A clock ticks. Hand sanitiser sits on a desk. The Michael Pilch Studio Theatre is, for the next hour and a half, a doctor’s waiting room. It’s GREYJOY’s opening night.
Our playwright opens with “a bit of housekeeping.” First, she confirms that everyone is here to see GREYJOY, teasing that “there’s only one lemon in this play,” in a nod to Lighthouse Productions’ Lemons, which is also showing tonight. Then, Harper recaps her premise: five trainee doctors are sitting medical exams. They’re expected to brief a (fake) patient on their dad’s pending death. If this wasn’t metatheatrical enough – a character acting as a patient – there’s an added gimmick: “Our [actors who play the trainee] doctors have never read the script before.”
Harper has struck gold. Watching a trainee doctor (quite literally an improvising actor, literally reading from a physical script) fumble to deliver emotional news was deliciously comical. It’s a clear commentary on the state of healthcare but, beyond that, it’s also just plain funny.
Whilst the improv was a lot of fun, the play’s plot easily stood without the gimmick. Cait (Elizabeth ‘Zee’ Obeng) regularly volunteers to be the patient in these practice scenarios. Each doctor-in-training is tasked with briefing Cait – as the ‘patient’ Isabella – on the fact that her dad is going to die within the week. After each briefing, Cait ranks the trainee doctor on how successfully she feels they handled the interaction. Usually, these assessments would be overseen by a doctor called Lizzy, but she’s sick. Mina (Flora Tregear) fills in, furiously typing notes on the performance of each trainee doctor.
In between each assessment, Mina and Cait get to know one another. At first, they maintain a professional distance. Slowly, they breach the social confines of the workplace, diagnosing each other’s sources of unhappiness and prescribing treatments. Obeng is magnetic, beautifully transitioning between playing Cait and Cait’s patient personae, at times a grieving daughter, at others a woman experiencing mania. Tregear conveys Mina’s geeky idiosyncrasies well, offering a nerdy, insecure foil to the more self-assured Cait.
The downtrodden healthcare worker, neglected by those who should safeguard them, is by now a (regrettably) familiar trope. This is Going to Hurt (2022), the standout TV show starring Ambika Mod and Ben Whishaw, was one such treatment. Perhaps this is why GREYJOY’s character Martin (Mackey Pattenden) felt somewhat flat. Mina’s superior and bully, Martin struck me as a boring and one-dimensional addition. Martin’s pantomime villain was a far less complex antagonist than I would have expected to see in a play which is otherwise glittering.

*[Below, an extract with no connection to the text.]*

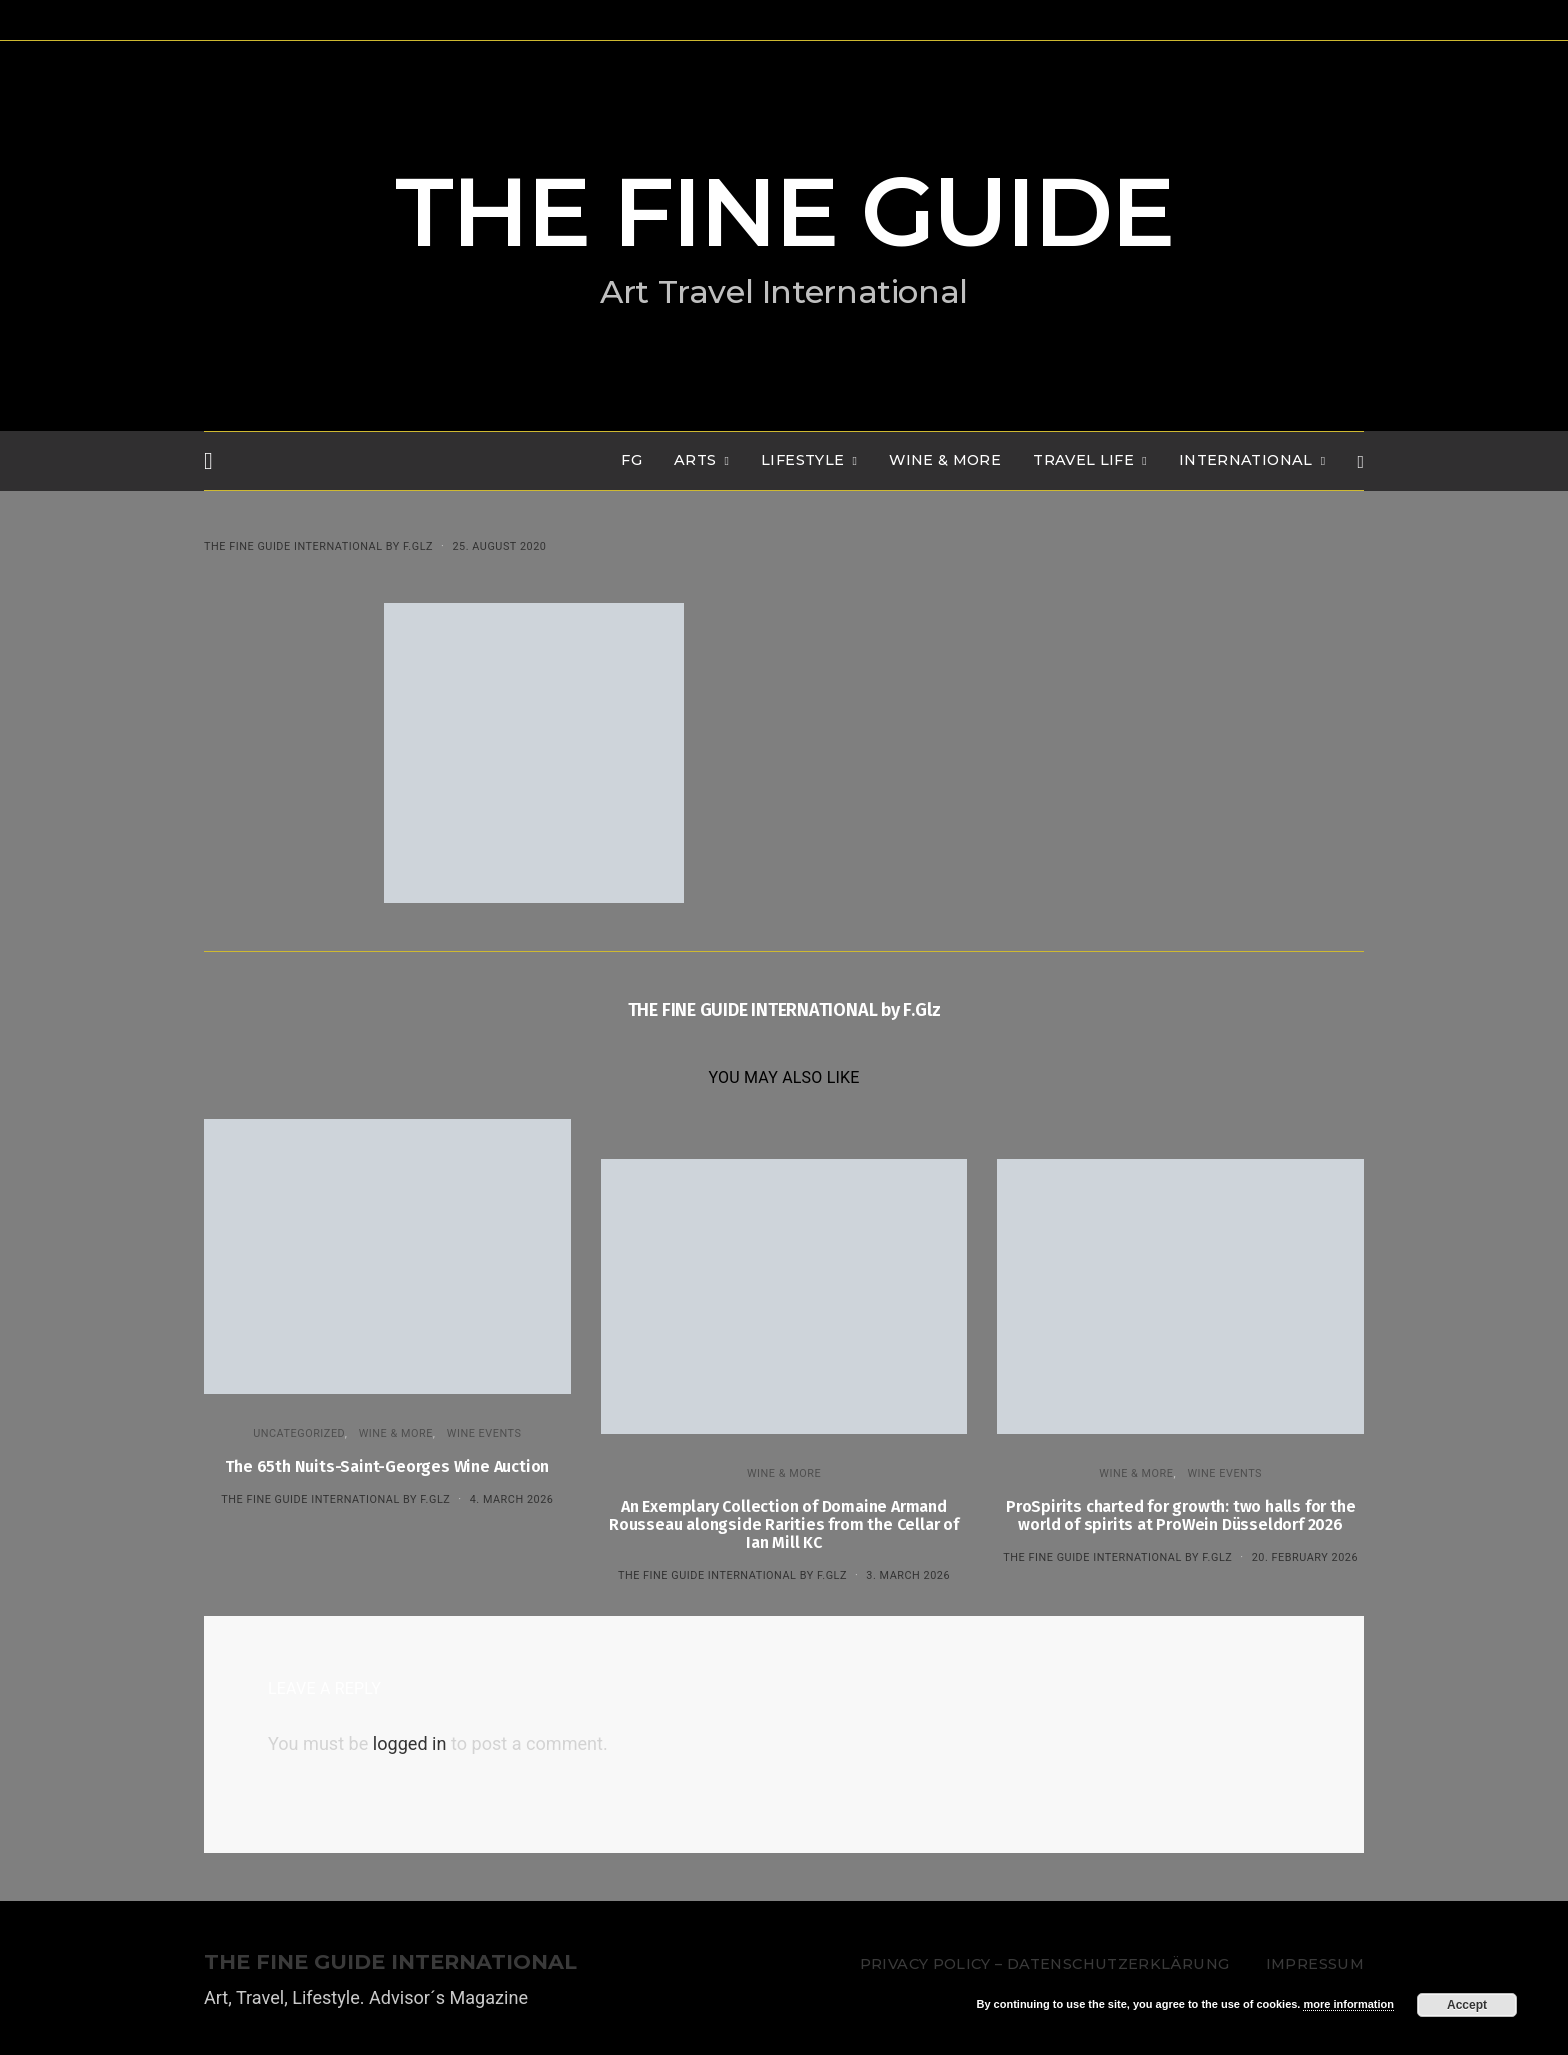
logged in (410, 1743)
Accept (1467, 2005)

Moments of humour were punctuated by grief-stricken monologues. One unnamed trainee doctor (Xander Lewis) delivers a memorable, defeated monologue about waiting for the death of his terminally ill mother. Themes of waiting emerged in Cait’s relationship with her sister, too, reminding the audience of both the tedium and the luxury of waiting around, and also signally that the theatre is itself a kind of waiting room.
Charlie Traynor’s sound design was subtle and effective. The echoing scuffle of shoes down a corridor emphasised the lack of privacy experienced in a hospital by staff and patients, even during Cait and Mina’s most private conversations. Libby Alldread’s lighting perhaps provided an unexpected remedy to this liminality, zoning off certain colours for specific interactions: red was reserved for when a character was overstepping a boundary; purple for whenever Cait’s sister was mentioned.

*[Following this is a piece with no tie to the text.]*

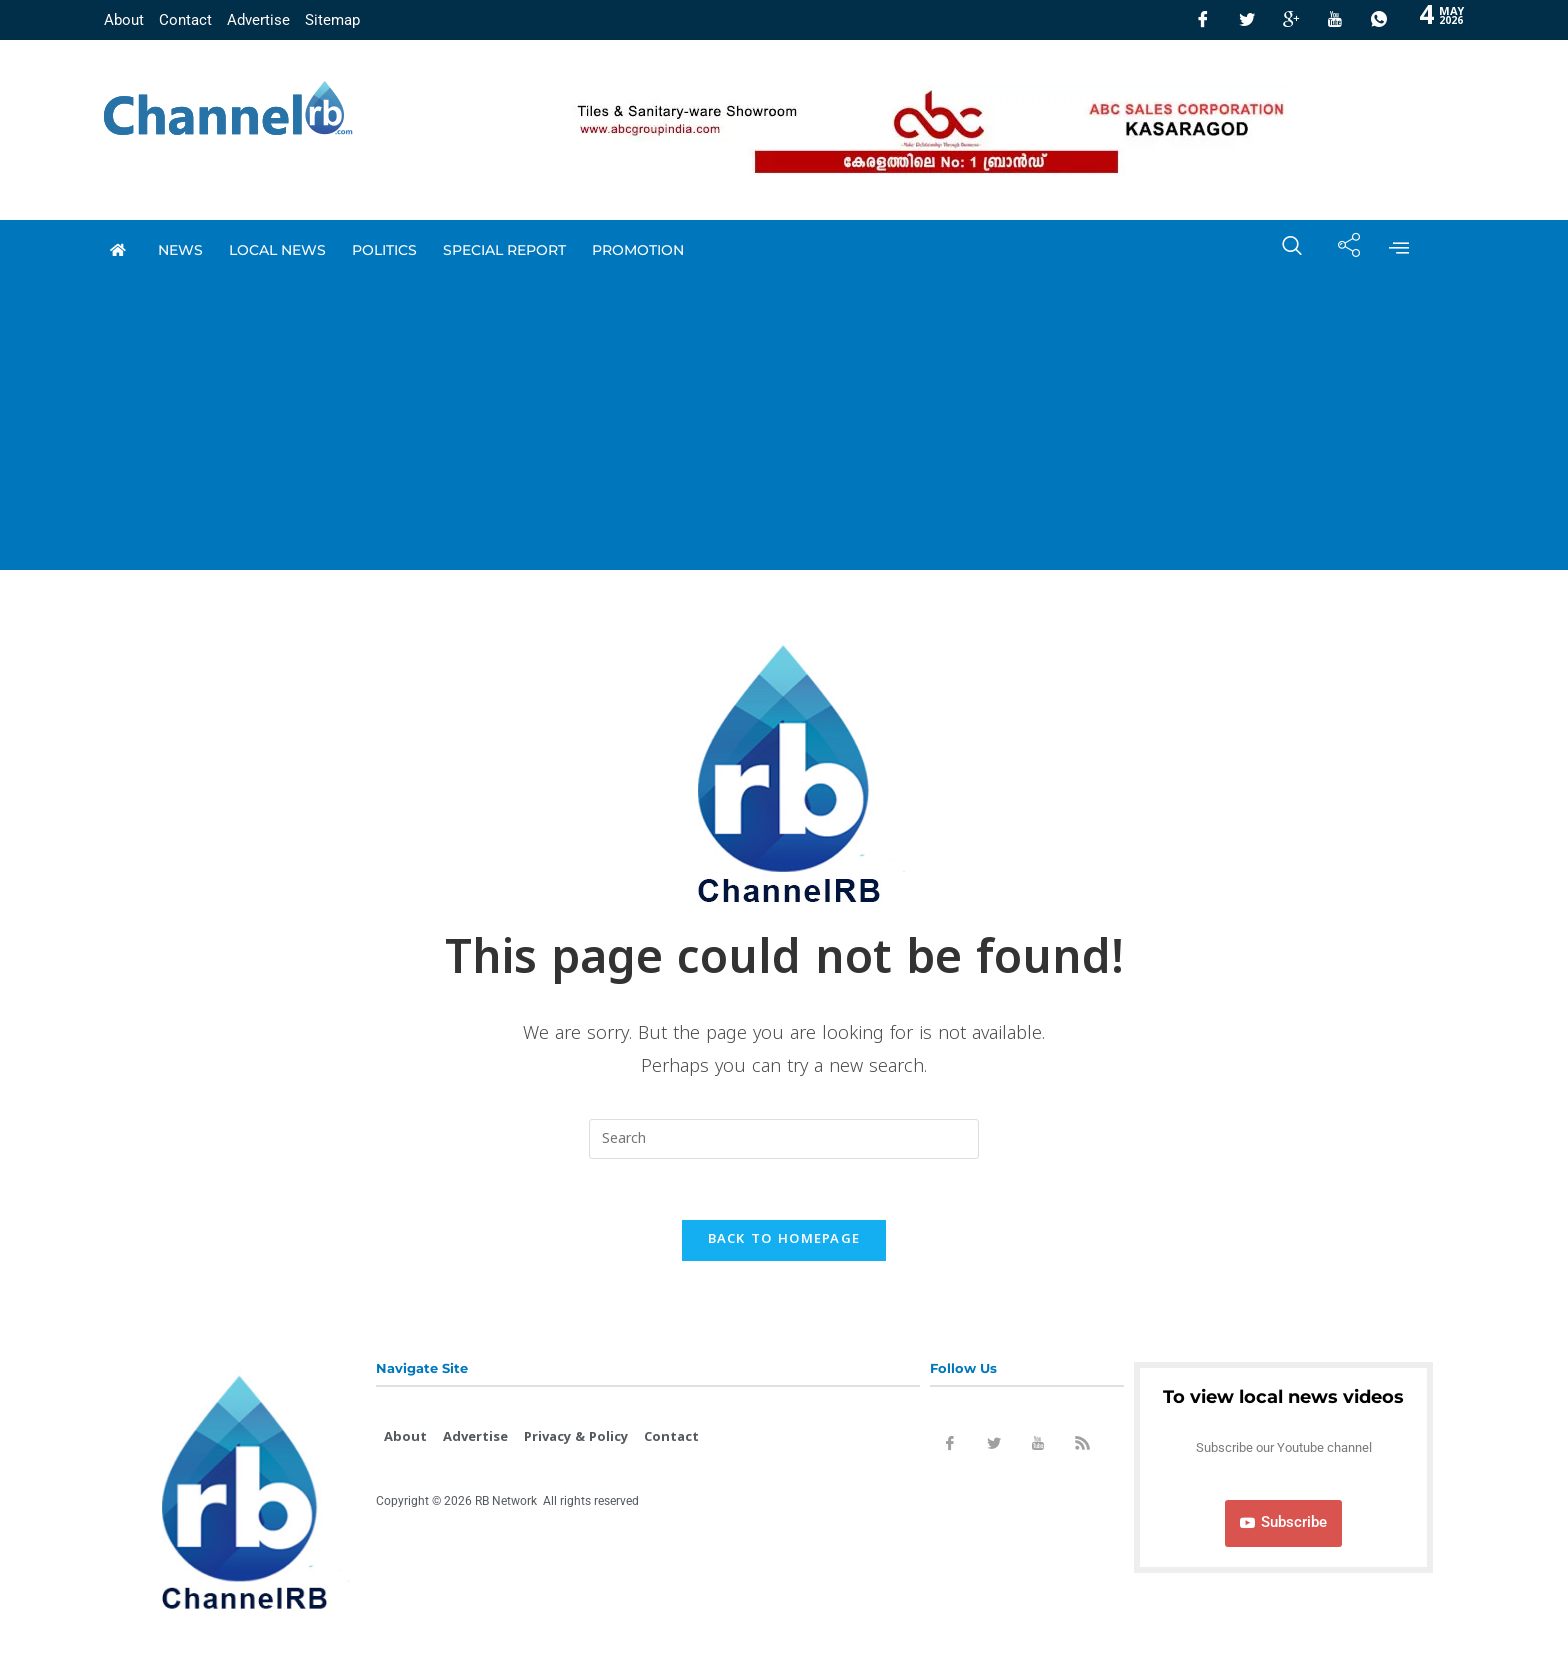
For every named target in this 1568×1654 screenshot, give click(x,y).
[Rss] (1082, 1447)
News (180, 250)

GREYJOY asks perceptive questions about authenticity and artificiality. Does it matter if your doctor means it when they express sympathy? Does it matter if they’re reading a script, especially if that script is effective at managing your emotions? Is it possible to provide genuine emotional support to a stranger in a time of need – and must a cup of tea always get involved?
Funny, touching, and with a hint of unexpected romance, GREYJOY is a stunning example of how intricate and thoughtful student theatre can be.
GREYJOY is showing at the Michael Pilch Studio Theatre from Wednesday 28th January until Saturday 31st January.